Drop every picture and give the entries back exactly.

> Dataset extract:
----------------

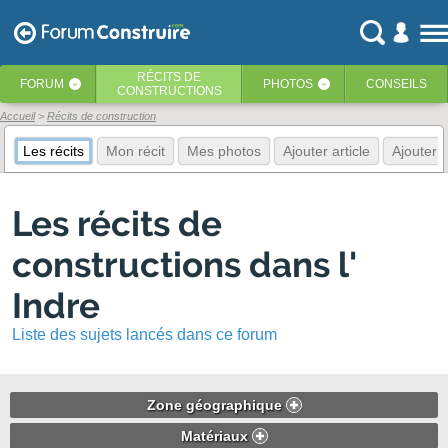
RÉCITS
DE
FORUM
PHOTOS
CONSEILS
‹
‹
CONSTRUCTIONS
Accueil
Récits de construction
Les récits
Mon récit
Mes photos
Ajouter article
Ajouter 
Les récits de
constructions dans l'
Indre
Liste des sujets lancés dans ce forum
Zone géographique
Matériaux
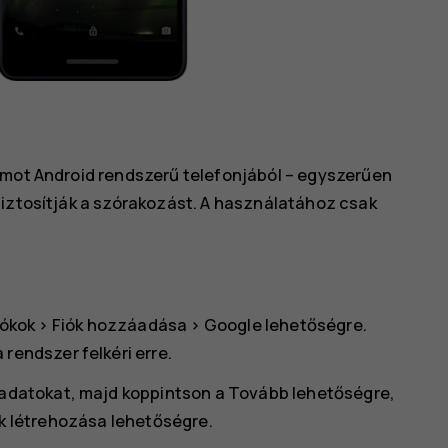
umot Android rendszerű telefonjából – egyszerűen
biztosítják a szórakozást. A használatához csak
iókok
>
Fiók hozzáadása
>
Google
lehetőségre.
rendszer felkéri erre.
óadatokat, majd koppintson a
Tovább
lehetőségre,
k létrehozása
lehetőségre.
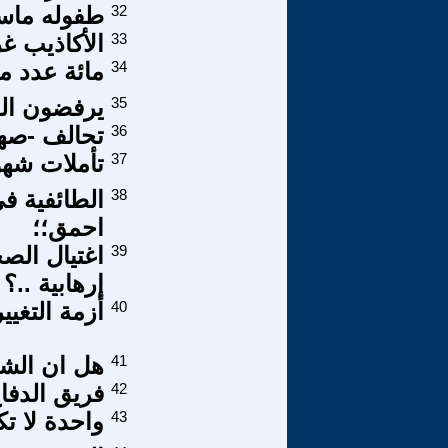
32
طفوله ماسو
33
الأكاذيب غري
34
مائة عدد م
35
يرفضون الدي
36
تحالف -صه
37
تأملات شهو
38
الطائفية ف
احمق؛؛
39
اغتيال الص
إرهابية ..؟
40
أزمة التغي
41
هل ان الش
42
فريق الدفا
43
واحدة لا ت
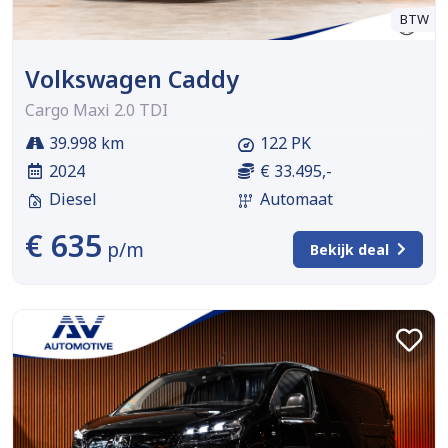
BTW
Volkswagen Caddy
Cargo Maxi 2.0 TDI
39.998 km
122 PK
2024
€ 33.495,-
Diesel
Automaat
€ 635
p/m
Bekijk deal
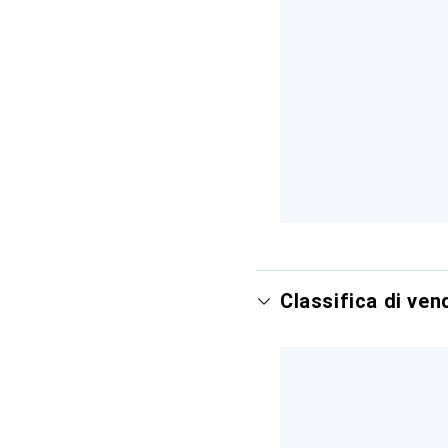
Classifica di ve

----------------

> Worked solution:
RÉCITS
DE
FORUM
PHOTOS
CONSEILS
‹
‹
CONSTRUCTIONS
Accueil
Récits de construction
Les récits
Mon récit
Mes photos
Ajouter article
Ajouter 
Les récits de
constructions dans l'
Indre
Liste des sujets lancés dans ce forum
Zone géographique
Matériaux
umot Android rendszerű telefonjából – egyszerűen
biztosítják a szórakozást. A használatához csak
iókok
>
Fiók hozzáadása
>
Google
lehetőségre.
rendszer felkéri erre.
óadatokat, majd koppintson a
Tovább
lehetőségre,
k létrehozása
lehetőségre.
32
طفوله ماسو
33
الأكاذيب غري
34
مائة عدد م
35
يرفضون الدي
36
تحالف -صه
37
تأملات شهو
38
الطائفية ف
احمق؛؛
39
اغتيال الص
إرهابية ..؟
40
أزمة التغي
41
هل ان الش
42
فريق الدفا
43
واحدة لا ت
BTW
Volkswagen Caddy
Cargo Maxi 2.0 TDI
39.998 km
122 PK
2024
€ 33.495,-
Diesel
Automaat
€ 635
p/m
Bekijk deal
Classifica di ve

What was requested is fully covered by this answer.